Au 58 rue de la Gare à Boutcha, dans la banlieue de Kyiv. Nous sommes dans l’épicentre de la guerre, au fond de toutes les guerres. Nous sommes au cœur de la séquence des viols. Les sœurs Galina sont avides de raconter. Et puis il y a cette jeune fille sans visage, le corps offert dans une pénombre étouffante, au fond du cellier. Les images se télescopent. Philippe Lobjois remonte le temps de son album secret de clichés à peine floutés par les années. « Têtes coupées de Rangoon, cadavres éventrés en Afghanistan, corps noirs et boursouflés par les chaleurs de la plaine de Sharikar, où les massacrés du parc Share Naw à Kaboul côtoyaient les énucléés de Vukovar ». Mais pour la première fois, le journaliste éprouve le besoin de connaître le nom à cette inconnue. Il lui faudra attendre quatre mois. Elle s’appelait Oksana Soulyma.

Après la sidération de Boutcha, les gens qui fuient avec leurs animaux domestiques, les tentatives vaines des correspondants étrangers d’aller sur le front, la guerre se cadenasse. « Le moment héroïque était passé et le temps de l’enlisement était venu… Les Ukrainiens étaient seuls, et ils commençaient à le comprendre. La guerre était faite par des hommes et suivait des processus similaires qui se reproduisaient siècle après siècle ». Philippe Lobjois note la lassitude légitime de ce peuple courageux. « Les hommes pensaient qu’en ne montrant pas les images de mort, ils avaient fait disparaître la guerre de leur monde ». Quelle erreur, nous rappelle le correspondant. La soif de destruction chez l’homme est sans limite.

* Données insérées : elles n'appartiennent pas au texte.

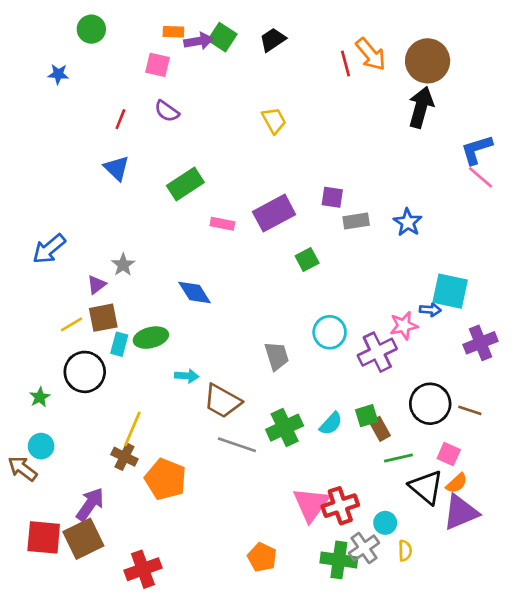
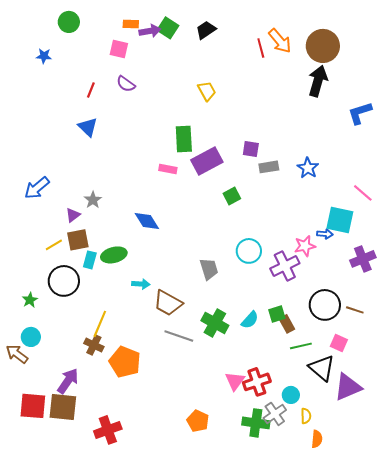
pink line: (481, 177) -> (363, 193), moved
green rectangle: (185, 184) -> (184, 139), moved, turned -60
green cross: (285, 428) -> (215, 323), turned -36
orange semicircle: (457, 483) -> (317, 439), moved, turned -42
pink triangle: (311, 504) -> (235, 381), size x0.7
brown square: (83, 539) -> (63, 407), turned 32

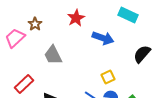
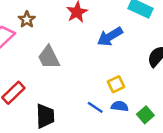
blue arrow: (103, 38) -> (110, 37), turned 130

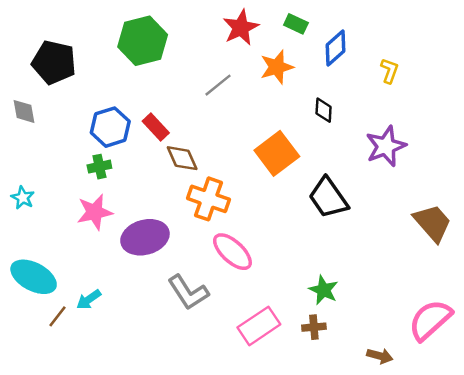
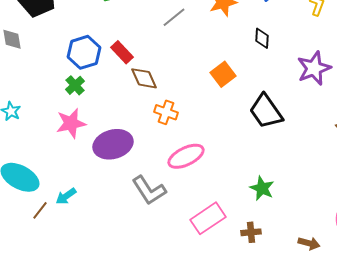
orange square: (277, 153) -> (223, 74), size x0.7
green cross: (99, 167) -> (75, 85), turned -30
orange cross: (208, 199) -> (166, 112), size x0.7
pink ellipse: (232, 252) -> (186, 156), turned -69
brown cross: (314, 327) -> (251, 232), moved

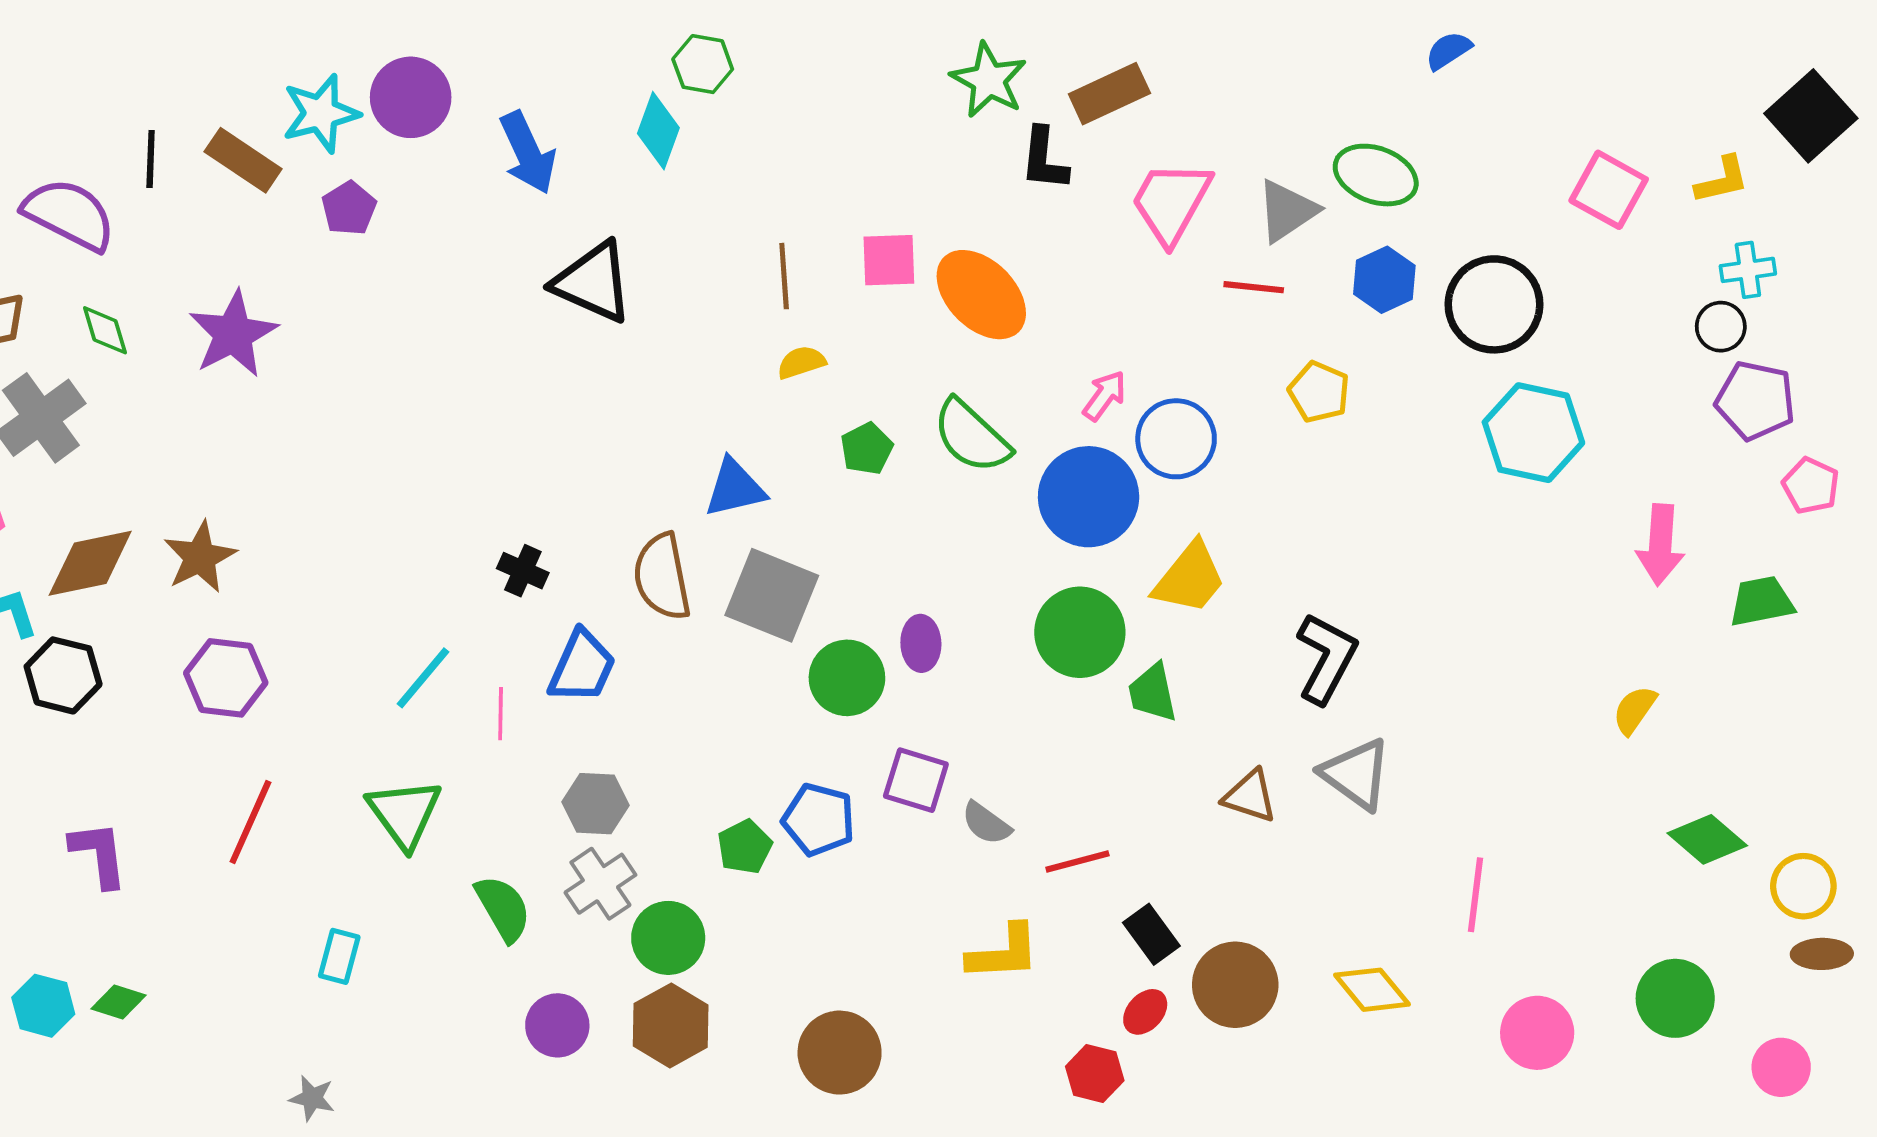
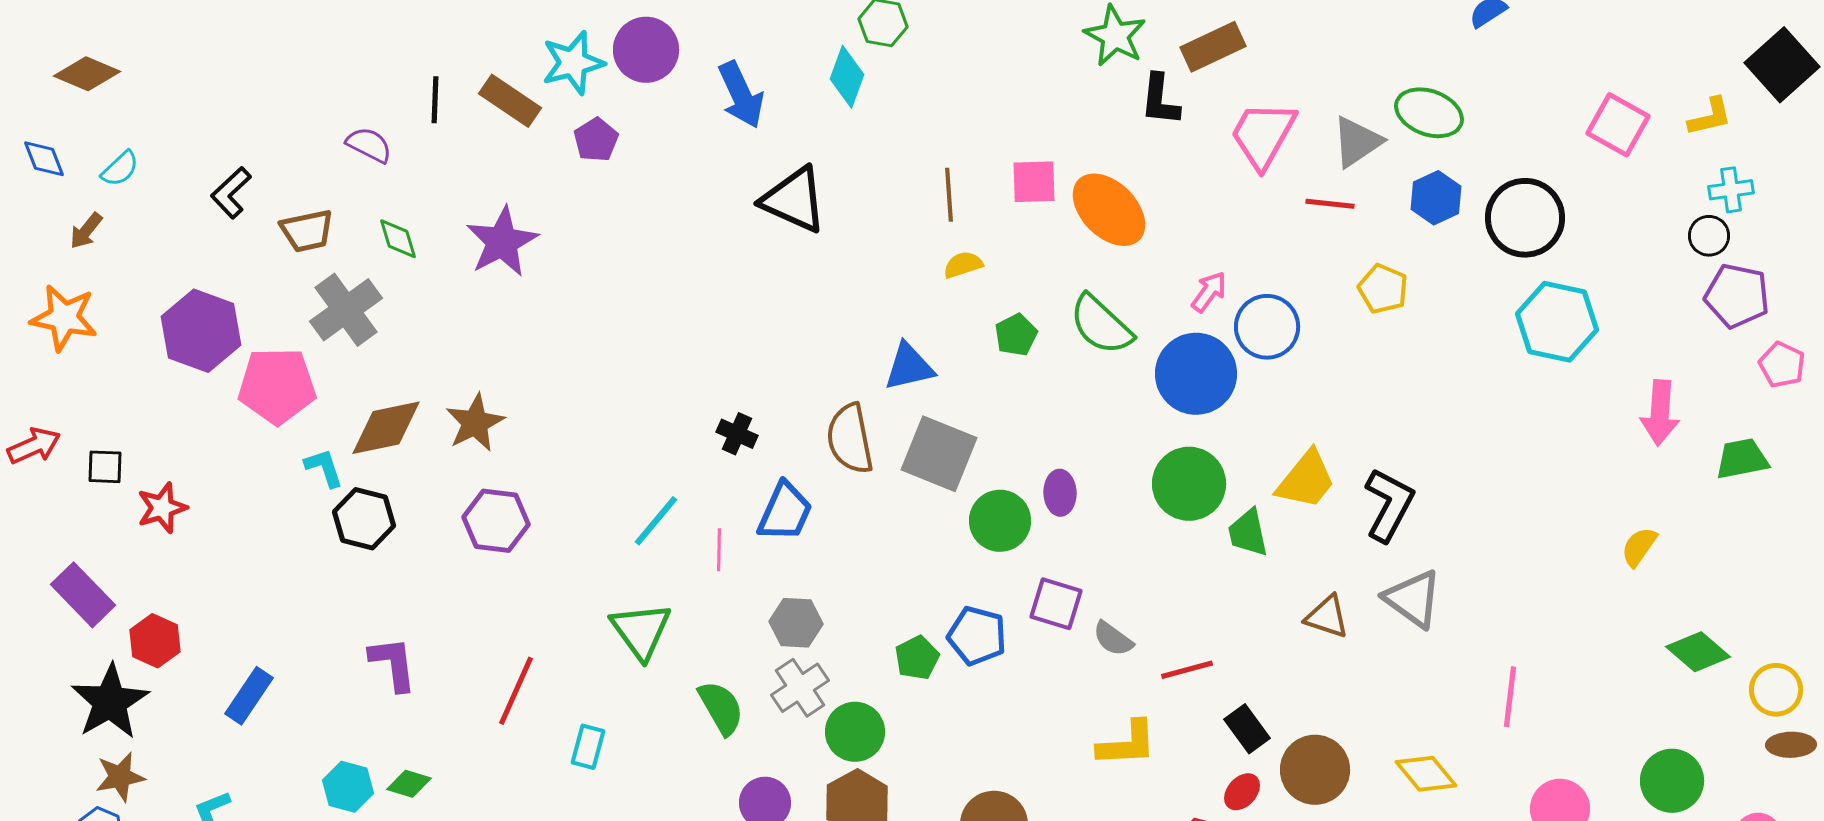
purple semicircle: (69, 214) -> (369, 145), size x0.6
yellow trapezoid: (1190, 578) -> (1306, 480), moved
red line: (250, 822) -> (516, 691), moved

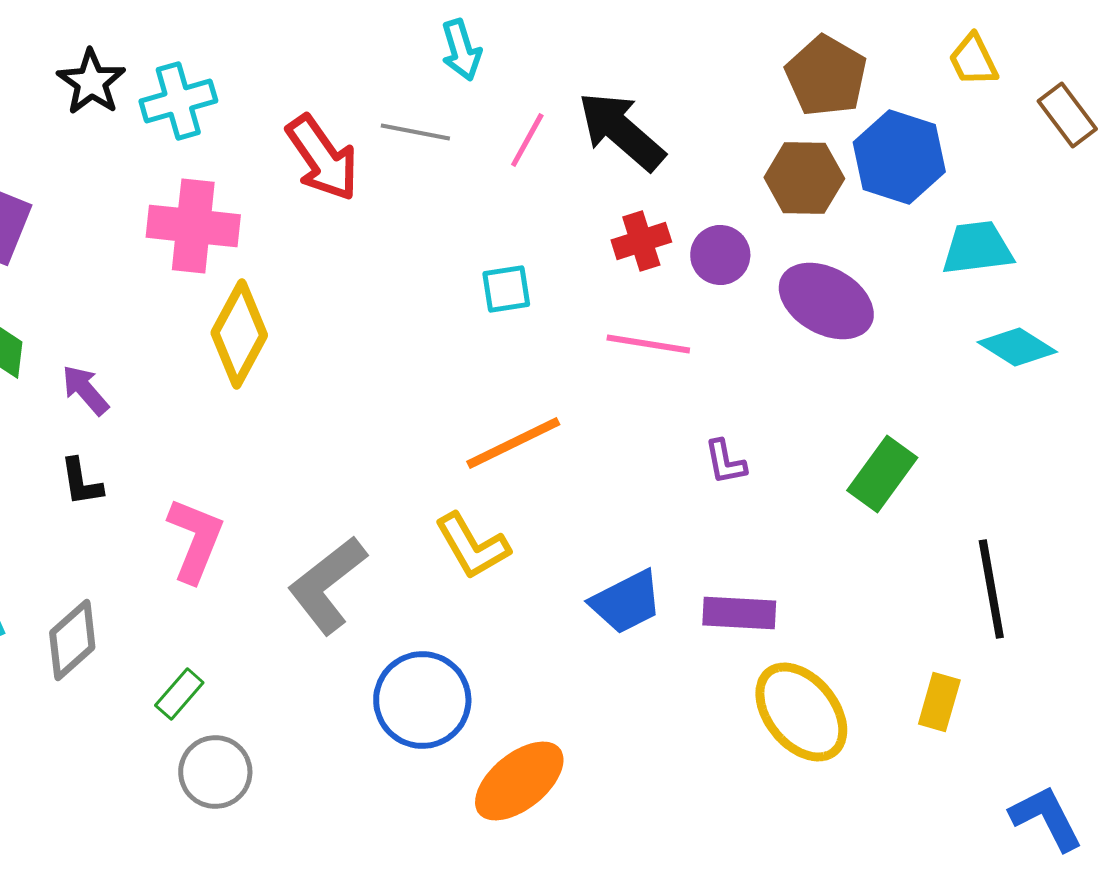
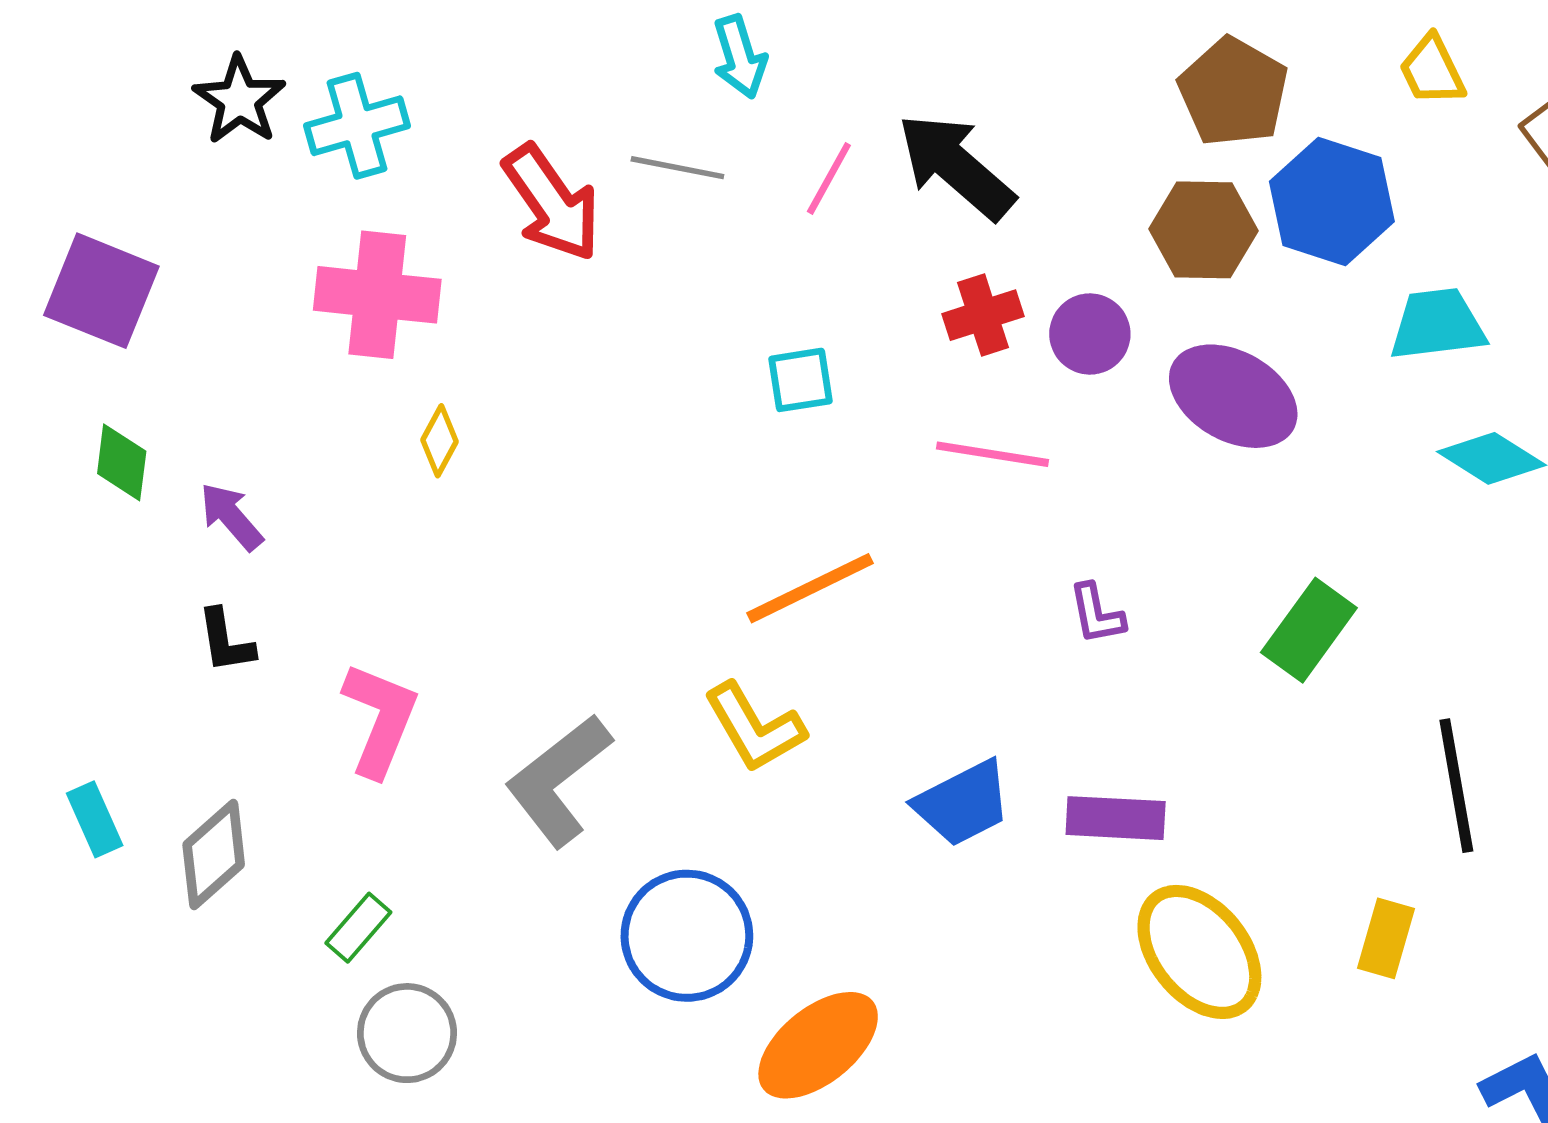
yellow diamond: (239, 334) -> (439, 441), size x0.5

Un condensé de toutes les techniques de guerre. Voilà ce qu’est aussi ce conflit ukrainien. À côté des tranchées dignes de la Guerre 14-18, vous avez aussi la technologie la plus innovante avec l’utilisation létale des drones qui terrorisent autant les soldats que la population. Et là, le passé de ce correspondant de guerre prend un nouveau relief. Philippe Lobjois n’est pas le résumé de l’intelligence artificielle, il reste l’homme qui a vu, il est comme les trésors du Louvre, sa valeur est incalculable, il est le gardien du temple de la mémoire. Ce sont ses souvenirs, ses regards, pas ceux d’une machine. N’est-il pas lui-même un peu las ? Non. Désabusé, peut-être un peu. Mais sa mission, celle qu’il s’impose, l’emporte toujours. Il lui faut raconter encore et encore. En espérant… Philippe Lobjois signe un livre sombre, parfois dérangeant. Lorsqu’il parle de Prigojine, le patron décédé de la milice russe Wagner, voici ce qu’il en dit : « Il avait découvert quelque chose à Bakhmout. Ce que tous ses milliards de dollars n’avaient pu lui apporter, ni aucune femme au monde… Il avait compris ce qu’étaient la guerre, la mort, le sacrifice, les empilements de cadavres, le risque de mourir. La vie dans son ensemble, quelque chose de rare et que seuls les guerriers connaissent. Une ivresse de soi-même ». Pas facile de lire ces lignes, reflets d’une conscience dévoyée. Mais lecture nécessaire, rappel douloureux de la fragile condition humaine. Qui n’a pas besoin d’un monstre technologique pour exister.

Sa Majesté du carnage de Philippe Lobjois, Éditions Récamier, 270 pages, 20 euros.